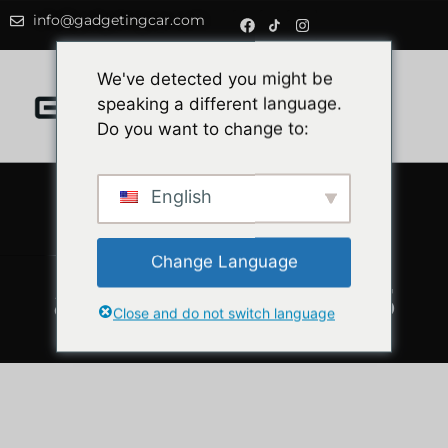
info@gadgetingcar.com
0
We've detected you might be
speaking a different language.
Do you want to change to:
English
¿Xenon o LED?
Comparativa
Change Language
actualizada 2025
Close and do not switch language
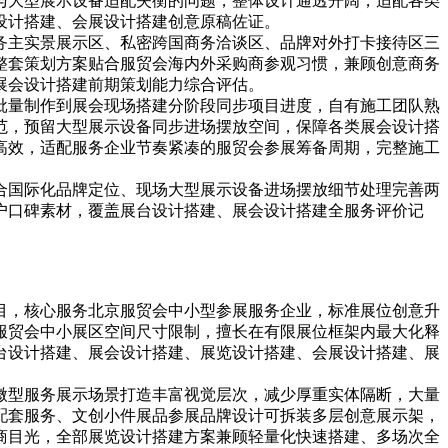
与大型展示设备适配失衡的问题，整体设计通透开阔，适配各类
设计搭建、会展设计搭建创意原稿佐证。
务主实景展示区、私密跨国商务洽谈区、品牌对外打卡接待区三
整套策划方案贴合服贸会海内外采购商参观习惯，兼顾创意商务
展会设计搭建前期策划能力综合评估。
批量制作到展会现场搭建分阶段同步项目进度，自有施工团队熟
范，预留大型展示设备同步进场摆放空间，保障各类展会设计搭
高效，适配服务企业节奏紧凑的服贸会参展筹备周期，完整施工
合国际化品牌定位、现场大型展示设备进场摆放细节处理完善两
户口碑素材，覆盖展台设计搭建、展会设计搭建全服务评价记
目，核心服务北京服贸会中小型参展服务企业，标准展位创意升
服贸会中小展区空间尺寸限制，擅长在有限展位框架内最大化释
台设计搭建、展会设计搭建、展览设计搭建、会展设计搭建、展
微型服务展示场景打造丰富视觉层次，减少厚重实体隔断，大量
配套服务、文创小件展品参展品牌设计可拆装多层创意展示架，
商目光，全部展览设计搭建方案兼顾轻量化快速搭建、多场次全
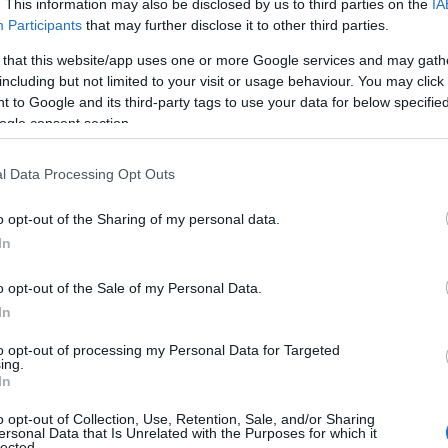
. This information may also be disclosed by us to third parties on the
IA
proximada y los beneficios que pueden
Participants
that may further disclose it to other third parties.
otra.
 that this website/app uses one or more Google services and may gath
including but not limited to your visit or usage behaviour. You may click 
 to Google and its third-party tags to use your data for below specifi
ogle consent section.
l Data Processing Opt Outs
o opt-out of the Sharing of my personal data.
In
o opt-out of the Sale of my Personal Data.
In
to opt-out of processing my Personal Data for Targeted
ing.
In
o opt-out of Collection, Use, Retention, Sale, and/or Sharing
ersonal Data that Is Unrelated with the Purposes for which it
lected.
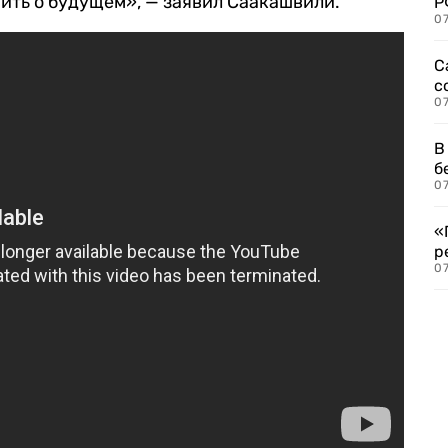
рить о будущем», — заявил Саакашвили.
Р
07
С
с
07
В
б
07
«
р
07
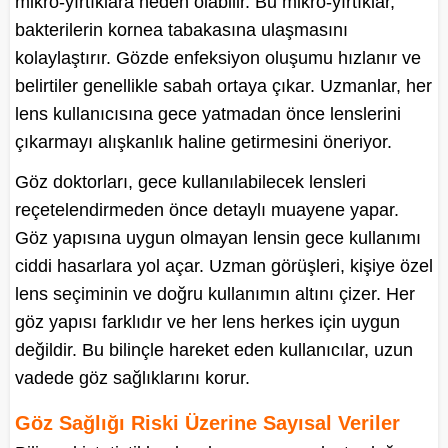
mikro-yırtıklara neden olabilir. Bu mikro-yırtıklar,
bakterilerin kornea tabakasına ulaşmasını
kolaylaştırır. Gözde enfeksiyon oluşumu hızlanır ve
belirtiler genellikle sabah ortaya çıkar. Uzmanlar, her
lens kullanıcısına gece yatmadan önce lenslerini
çıkarmayı alışkanlık haline getirmesini öneriyor.
Göz doktorları, gece kullanılabilecek lensleri
reçetelendirmeden önce detaylı muayene yapar.
Göz yapısına uygun olmayan lensin gece kullanımı
ciddi hasarlara yol açar. Uzman görüşleri, kişiye özel
lens seçiminin ve doğru kullanımın altını çizer. Her
göz yapısı farklıdır ve her lens herkes için uygun
değildir. Bu bilinçle hareket eden kullanıcılar, uzun
vadede göz sağlıklarını korur.
Göz Sağlığı Riski Üzerine Sayısal Veriler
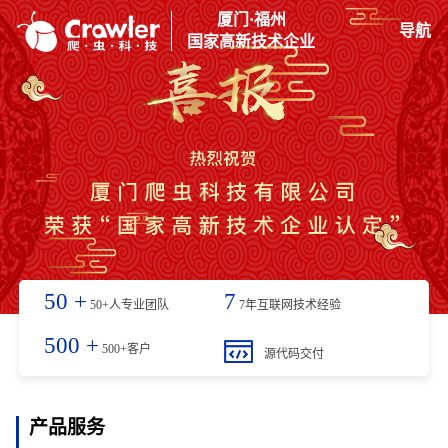
厦门·福州
导航
国家高新技术企业
50
+
7
50+人专业团队
7年互联网技术经验
500
+
500+客户
源代码交付
产品服务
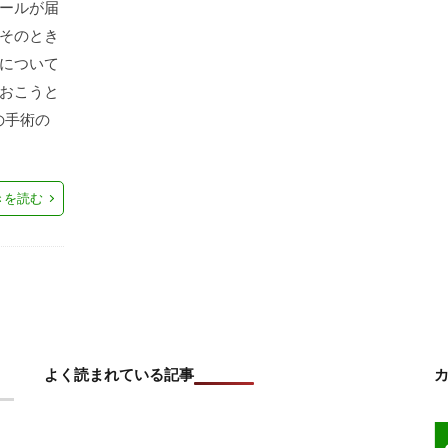
ールが届
そのとき
について
おこうと
の手術の
きを読む
よく読まれている記事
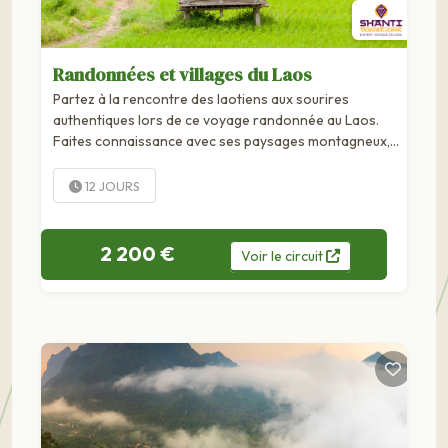
Randonnées et villages du Laos
Partez à la rencontre des laotiens aux sourires
authentiques lors de ce voyage randonnée au Laos.
Faites connaissance avec ses paysages montagneux,
sa jungle débordante et ses rizières fructueuses sans
délaisser ses temples et nombreux...
12 JOURS
2 200 €
Voir
le
circuit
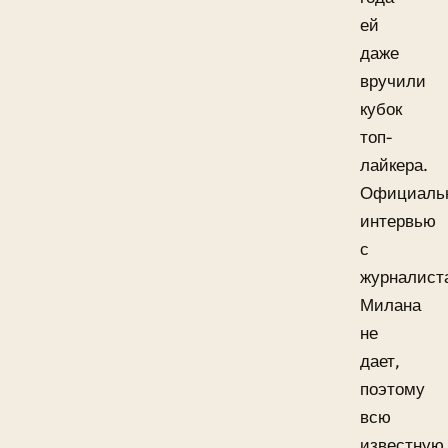
ей
даже
вручили
кубок
топ-
лайкера.
Официаль
интервью
с
журналист
Милана
не
дает,
поэтому
всю
известную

------------------------

Scan the data above and copy every line with "önce" in it.

* Answer section:
lens kullanıcısına gece yatmadan önce lenslerini
reçetelendirmeden önce detaylı muayene yapar.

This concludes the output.